What’s The Movie? The Protégé
What’s It All About, JG? Mostly, figuring out why the awesome Maggie Q is stuck in rote nonsense like this instead of having Michelle Yeoh’s career. But more specifically Anna (Maggie Q) is an assassin, rescued from Vietnam as a child after a massacre, who completes high-profile, high-target missions around the globe. Her rescuer/mentor, Moody (Samuel L Jackson), is killed after a mission and Anna seeks revenge. That’s it, basically. Oh wait, there’s Rembrandt, as played rather wonderfully by the always-excellent Michael Keaton, who has a fuck me/kill me thing going on with Anna, and who works for the person she suspects of killing Moody. They flirt, have sex, have gun battles, flirt a bit more… you know, standard relationship stuff. Eventually it turns our Moody’s not dead after all, and he sacrifices himself to take down Vohl, the movie’s Big Bad, apparently because he has a bit of a cough. The end.
Why Did You Give It A Go? Because Maggie Q is in it and, as may be clear at this point, Maggie Q is awesome. And, you know, it sounded like a decent Friday night beer-and-pizza movie.
Is It Any Good? Eh. It’s just a rote assassin-with-a-revenge-mission plot with a slightly better cast than you would expect to be involved in something of this lackadasical quality. Honestly, the first forty-five minutes or so could quite easily convince you that you were watching an episode of Nikita. Not that there’s anything wrong with that – Maggie Q’s Nikita is perpetually under-appreciated and terrifically good fun – but the problem is it really looks exactly like an episode of Nikita. Which is to say that a movie released in 2021 has the same look and production values as a low-budget action series released a decade earlier, aside from its outsized cast.
And the cast work wonders with the limited material they’re given. One of the character quirks assigned to Anna is that she runs an antique books store – it’s where she first meets Keaton’s Rembrandt – but it’s completely arbitrary and seems to have no connection to any other part of her life. Someone just shuffled a deck of Character Traits cards and came up with assassin, troubled past, likes books and moved on with their life, and that’s true of pretty much all the characters here. Samuel L Jackson’s Moody likes playing classic guitars. Why? *shrugs* Guess that one got pulled out of the Character Traits deck for some reason. The saving grace here is that triumverate of the central cast, but really – this ought to have been so much better than it is. People turn up, have their One Trait In A Scene, then move on. It’s just sloppy (or lazy, take your pick, really).
How Many Of These Have You Seen? I’ve seen most things Maggie Q has done, from the great (Nikita) to the good (Designated Survior, surprisingly, though the US version isn’t a patch on the Korean remake) to the dreadful (Die Hard 4.0).

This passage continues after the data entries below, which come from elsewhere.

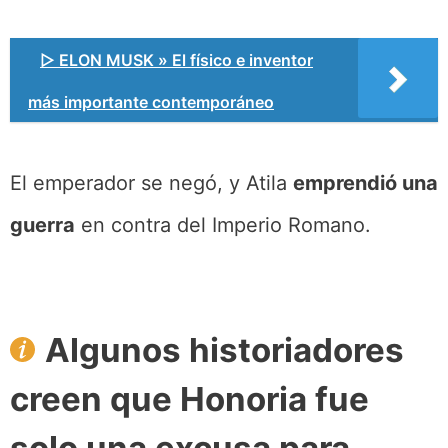
▷ ELON MUSK » El físico e inventor
más importante contemporáneo
El emperador se negó, y Atila
emprendió una
guerra
en contra del Imperio Romano.
Algunos historiadores
creen que Honoria fue
solo una excusa para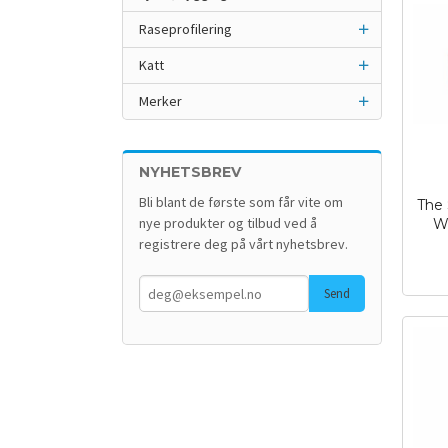
Raseprofilering
Katt
Merker
NYHETSBREV
Bli blant de første som får vite om
The 
nye produkter og tilbud ved å
W
inkl.
registrere deg på vårt nyhetsbrev.
mva.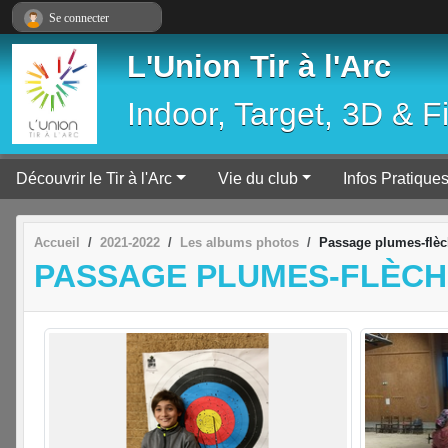
Panneau de gestion des cookies
Se connecter
L'Union Tir à l'Arc
Indoor, Target, 3D & F
Découvrir le Tir à l'Arc
Vie du club
Infos Pratique
Accueil
2021-2022
Les albums photos
Passage plumes-flèc
PASSAGE PLUMES-FLÈCH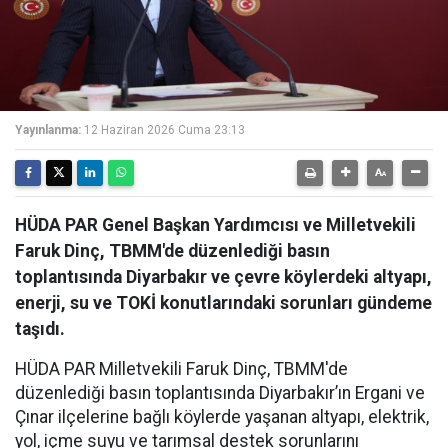
Yayınlanma:
12 Haziran 2026 Cuma 23:13
HÜDA PAR Genel Başkan Yardımcısı ve Milletvekili
Faruk Dinç, TBMM'de düzenlediği basın
toplantısında Diyarbakır ve çevre köylerdeki altyapı,
enerji, su ve TOKİ konutlarındaki sorunları gündeme
taşıdı.
HÜDA PAR Milletvekili Faruk Dinç, TBMM'de
düzenlediği basın toplantısında Diyarbakır’ın Ergani ve
Çınar ilçelerine bağlı köylerde yaşanan altyapı, elektrik,
yol, içme suyu ve tarımsal destek sorunlarını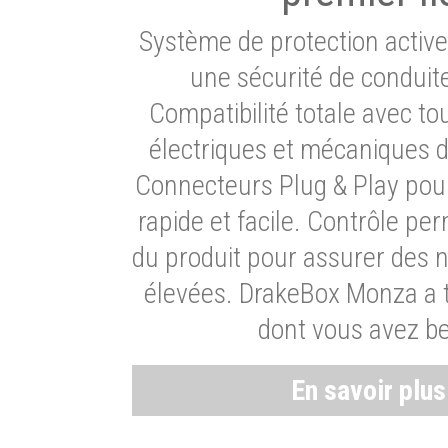
Système de protection activ
une sécurité de conduit
Compatibilité totale avec t
électriques et mécaniques d
Connecteurs Plug & Play pour
rapide et facile. Contrôle pe
du produit pour assurer des 
élevées. DrakeBox Monza a t
dont vous avez be
En savoir plu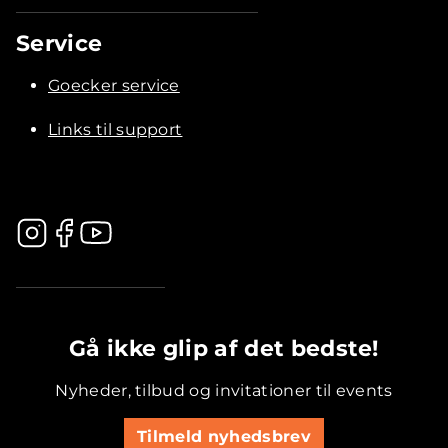
Service
Goecker service
Links til support
.............................................
Gå ikke glip af det bedste!
Nyheder, tilbud og invitationer til events
Tilmeld nyhedsbrev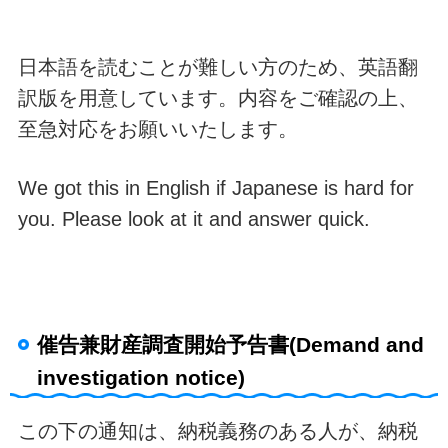
日本語を読むことが難しい方のため、英語翻
訳版を用意しています。内容をご確認の上、
至急対応をお願いいたします。
We got this in English if Japanese is hard for
you. Please look at it and answer quick.
催告兼財産調査開始予告書(Demand and
investigation notice)
この下の通知は、納税義務のある人が、納税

Would You Recommend It? Same answer as Is It Any Good? which is to say, eh. It’s not the worst way to spend a couple of hours but this should simply be way better than it is. It’s directed by Martin Campell, who’s done everything from (the really rather brilliant) Goldeneye to The Legend Of Zorro, so this really shouldn’t have ended up looking like a cheap episode of television. There’s nothing cinematic about the film at all, it’s all just point and shoot, and that renders the whole thing terribly unengaging. Vietnam looks like Any Asian City, despite the fact they actually went to Da Nang to film the bits set there, and there’s no sense of location in any of the actual settings.
The spark between Anna and Rembrandt mostly saves the day in the end, so if you want to maybe give Campbell credit for directing his actors well enough to get good performances out of them go right ahead, but Maggie Q and Michael Keaton can do this kind of thing in their sleep so I’m kind of loathe to give credit there. As for the rest, well, Samuel L Jackson does make a tiny effort here – absolutely not a given at this point in his career – which helps, and there’s a few other ringers in the cast, including a rather wasted Robert Patrick as a biker, and Patrick Malahide as Vohl, who simply acts like he’s wasted (and who could blame him?). But really, this is just terribly hard to get worked up about, and that’s a shame because it would really have taken very little extra effort for this to be moved from an “eh” to a “fuck yeah!” Sadly, it was not to be, and the redoubtable Maggie Q will just have to wait for one more go-around to get the movie she actually deserves, rather than this one, which she’s actually stuck in.
Scores On The Doors? 7/10 and that’s almost exclusively for the cast.